--- START ---

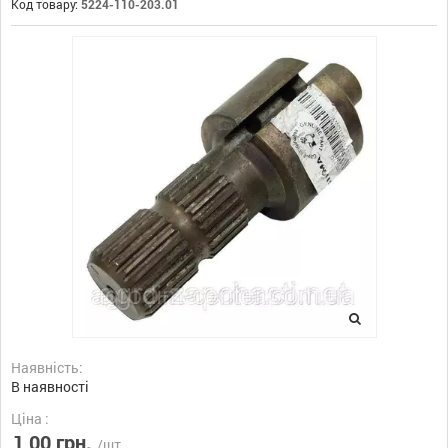
Код товару:
5224-110-203.01
Наявність:
В наявності
Ціна :
1,00 грн.
/шт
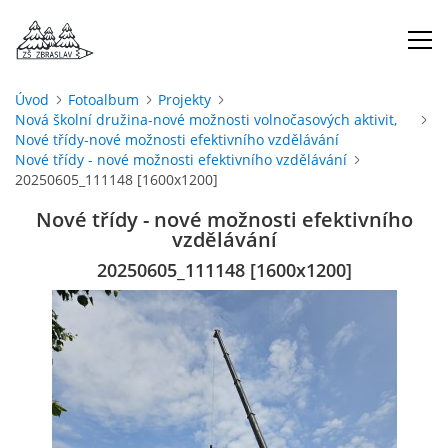
Úvod
Fotoalbum
Projekty
Nová školní družina-nové možnosti volnočasových aktivit,
ÚVOD
Nové třídy-nové možnosti efektivního vzdělávání
Nové třídy - nové možnosti efektivního vzdělávání
20250605_111148 [1600x1200]
O NÁS
Nové třídy - nové možnosti efektivního
vzdělávání
ŠKOLNÍ ROK
20250605_111148 [1600x1200]
DOKUMENTY
ŠKOLSKÁ RADA
PROJEKTY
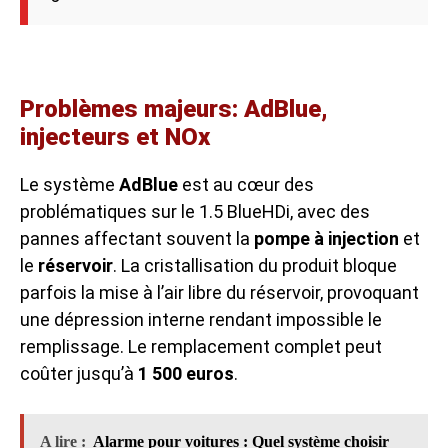
Problèmes majeurs: AdBlue,
injecteurs et NOx
Le système
AdBlue
est au cœur des
problématiques sur le 1.5 BlueHDi, avec des
pannes affectant souvent la
pompe à injection
et
le
réservoir
. La cristallisation du produit bloque
parfois la mise à l’air libre du réservoir, provoquant
une dépression interne rendant impossible le
remplissage. Le remplacement complet peut
coûter jusqu’à
1 500 euros
.
A lire :
Alarme pour voitures : Quel système choisir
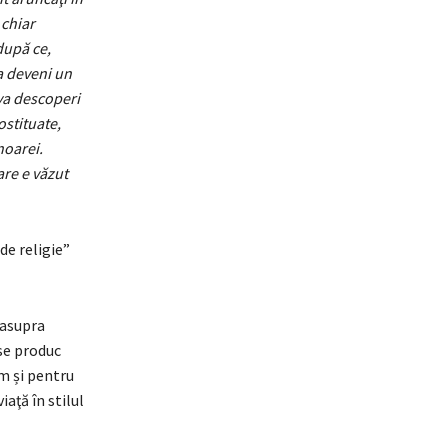
 chiar
după ce,
va deveni un
va descoperi
ostituate,
noarei.
are e văzut
de religie”
 asupra
 se produc
um și pentru
aţă în stilul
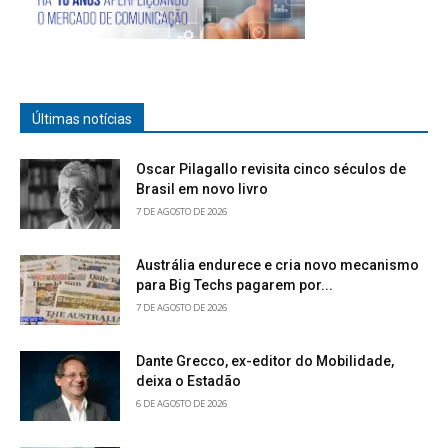
Últimas notícias
Oscar Pilagallo revisita cinco séculos de
Brasil em novo livro
7 DE AGOSTO DE 2026
Austrália endurece e cria novo mecanismo
para Big Techs pagarem por...
7 DE AGOSTO DE 2026
Dante Grecco, ex-editor do Mobilidade,
deixa o Estadão
6 DE AGOSTO DE 2026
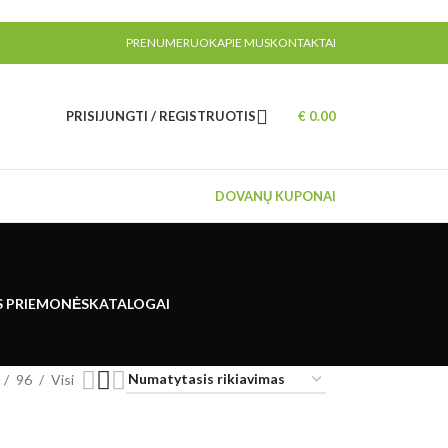
PRENUMERUOK
APIE MUS
KONTAKTAI
PRISIJUNGTI / REGISTRUOTIS
€
0.00
DOVANŲ KUPONAI
S PRIEMONĖS
KATALOGAI
96
Visi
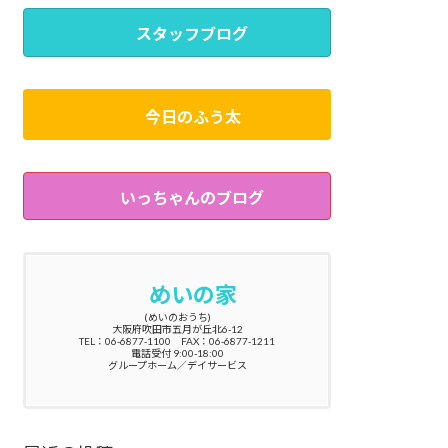
スタッフブログ
今日のふう太
いっちゃんのブログ
めいの家
(めいのおうち)
大阪府吹田市五月が丘北6-12
TEL：06-6877-1100 FAX：06-6877-1211
電話受付 9:00-18:00
グループホーム／デイサービス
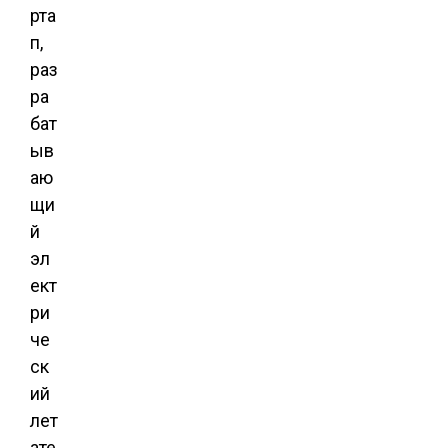
рта
п,
раз
ра
бат
ыв
аю
щи
й
эл
ект
ри
че
ск
ий
лет
ате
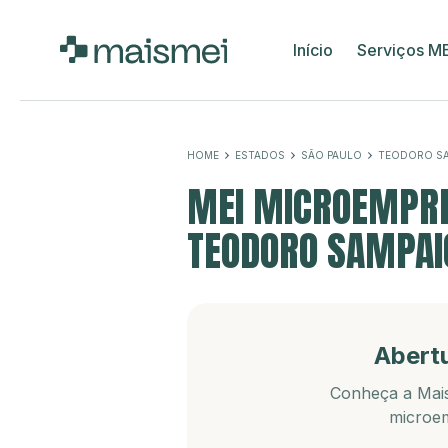
Início
Serviços M
HOME
ESTADOS
SÃO PAULO
TEODORO SA
MEI MICROEMPRE
TEODORO SAMPAI
Abert
Conheça a Mais
microem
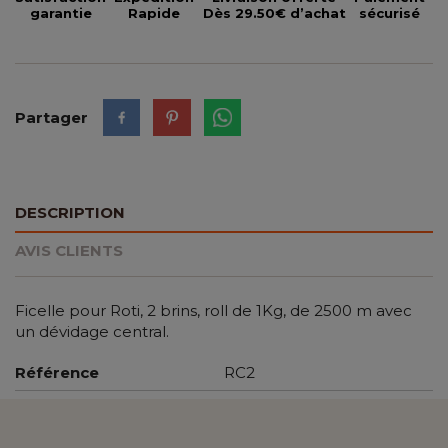
garantie
Rapide
Dès 29.50€ d’achat
sécurisé
Partager
DESCRIPTION
AVIS CLIENTS
Ficelle pour Roti, 2 brins, roll de 1Kg, de 2500 m avec
un dévidage central.
Référence
RC2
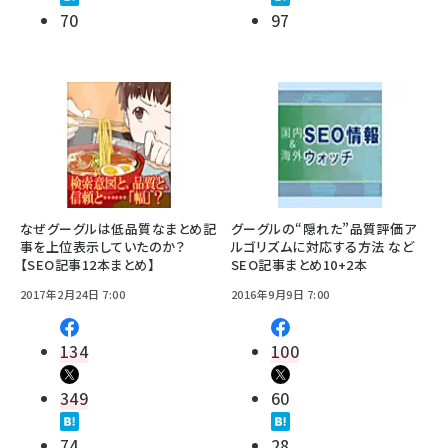
70
97
なぜグーグルは低品質なまとめ記
グーグルの“隠れた”品質評価ア
事を上位表示していたのか？
ルゴリズムに対応する方法 など
【SEO記事12本まとめ】
SEO記事まとめ10+2本
2017年2月24日 7:00
2016年9月9日 7:00
134
100
349
60
74
28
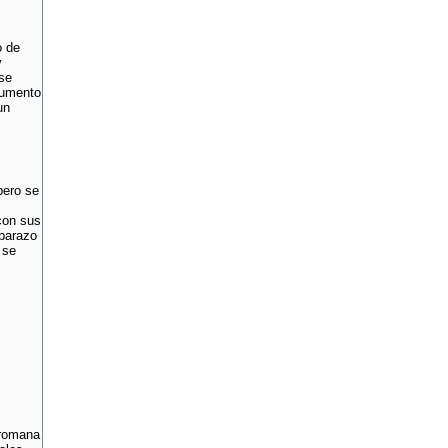
o de
y
se
 aumento
un
pero se
con sus
mbarazo
 se
 romana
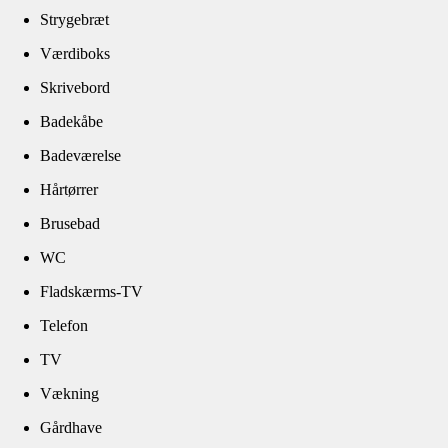
Strygebræt
Værdiboks
Skrivebord
Badekåbe
Badeværelse
Hårtørrer
Brusebad
WC
Fladskærms-TV
Telefon
TV
Vækning
Gårdhave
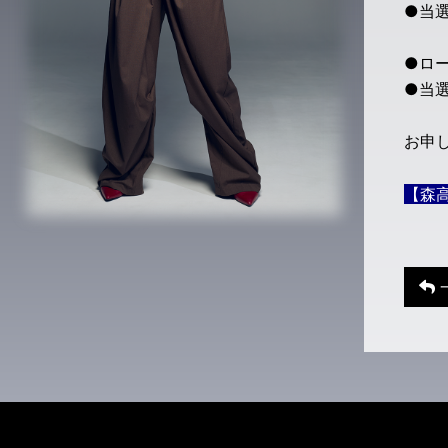
●当選
●ロー
●当選
お申
【森高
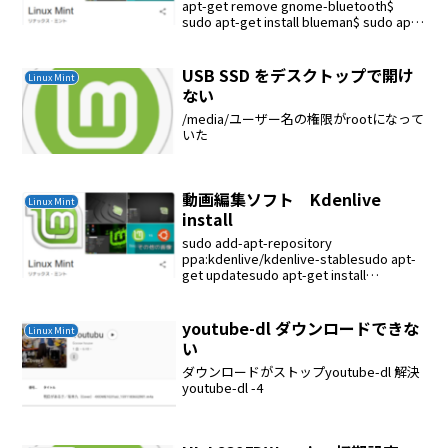
apt-get remove gnome-bluetooth$
sudo apt-get install blueman$ sudo apt-
get install pulseaud...
USB SSD をデスクトップで開け
Linux Mint
ない
/media/ユーザー名の権限がrootになって
いた
動画編集ソフト Kdenlive
Linux Mint
install
sudo add-apt-repository
ppa:kdenlive/kdenlive-stablesudo apt-
get updatesudo apt-get install
kdenlivesudo apt-get install...
youtube-dl ダウンロードできな
Linux Mint
い
ダウンロードがストップyoutube-dl 解決
youtube-dl -4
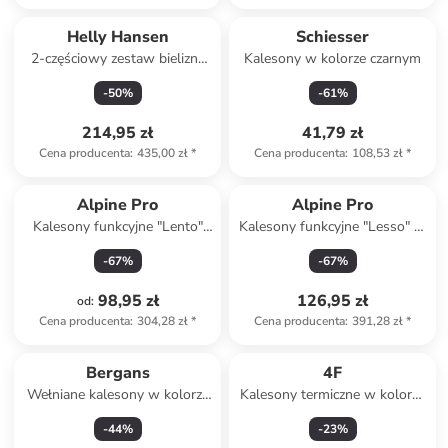
Helly Hansen
Schiesser
2-częściowy zestaw bielizny
Kalesony w kolorze czarnym
funkcyjnej w kolorze
-
50
%
-
61
%
błękitnym
214,95 zł
41,79 zł
Cena producenta
:
435,00 zł
*
Cena producenta
:
108,53 zł
*
Alpine Pro
Alpine Pro
Kalesony funkcyjne "Lento"
Kalesony funkcyjne "Lesso" w
kolorze błękitnym
kolorze zielonym
-
67
%
-
67
%
98,95 zł
126,95 zł
od
:
Cena producenta
:
304,28 zł
*
Cena producenta
:
391,28 zł
*
Bergans
4F
Wełniane kalesony w kolorze
Kalesony termiczne w kolorze
czarnym
czarnym
-
44
%
-
23
%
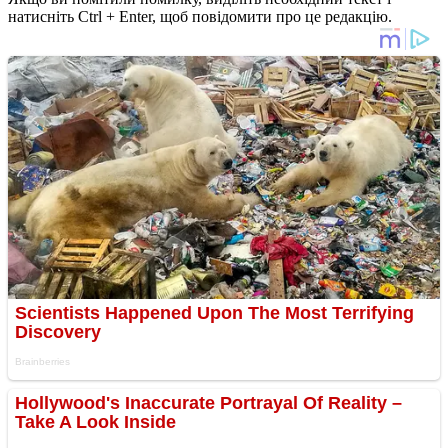
натисніть Ctrl + Enter, щоб повідомити про це редакцію.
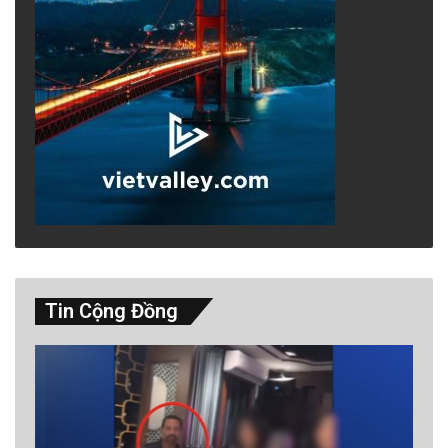
Tin Cộng Đồng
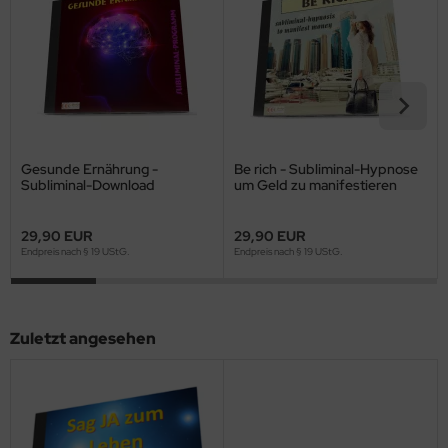
Gesunde Ernährung -
Be rich - Subliminal-Hypnose
Subliminal-Download
um Geld zu manifestieren
29,90 EUR
29,90 EUR
Endpreis nach § 19 UStG.
Endpreis nach § 19 UStG.
Zuletzt angesehen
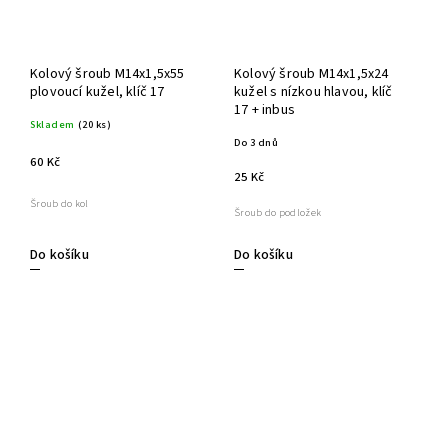
Kolový šroub M14x1,5x55
Kolový šroub M14x1,5x24
plovoucí kužel, klíč 17
kužel s nízkou hlavou, klíč
17 + inbus
Skladem
(20 ks)
Do 3 dnů
60 Kč
25 Kč
Šroub do kol
Šroub do podložek
Do košíku
Do košíku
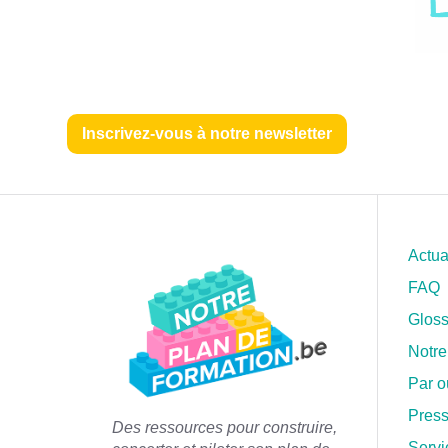
Inscrivez-vous à notre newsletter
Actua
FAQ
Gloss
Notre
Par 
Pres
Des ressources pour construire,
Servi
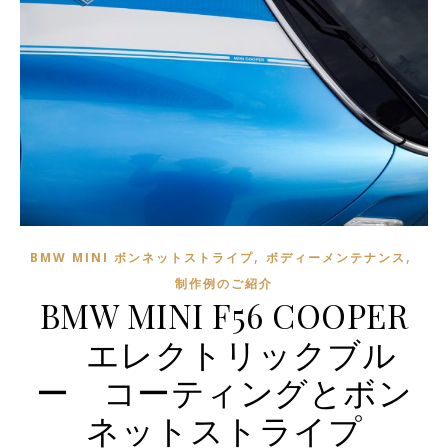
,
,
BMW MINI ボンネットストライプ
ボディーメンテナンス
制作例のご紹介
BMW MINI F56 COOPER
エレクトリックブル
ー コーティングとボン
ネットストライプ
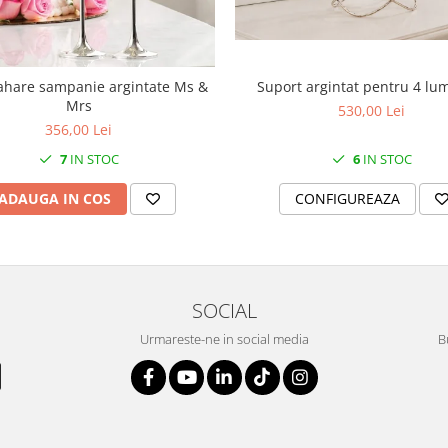
Suport argintat pentru 4 lu
ahare sampanie argintate Ms &
Mrs
530,00 Lei
356,00 Lei
6
IN STOC
7
IN STOC
CONFIGUREAZA
ADAUGA IN COS
SOCIAL
Urmareste-ne in social media
B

--- END ---

What is expected. Look through the material and say how many lines hold "media". Give the number only.

Task answer. 2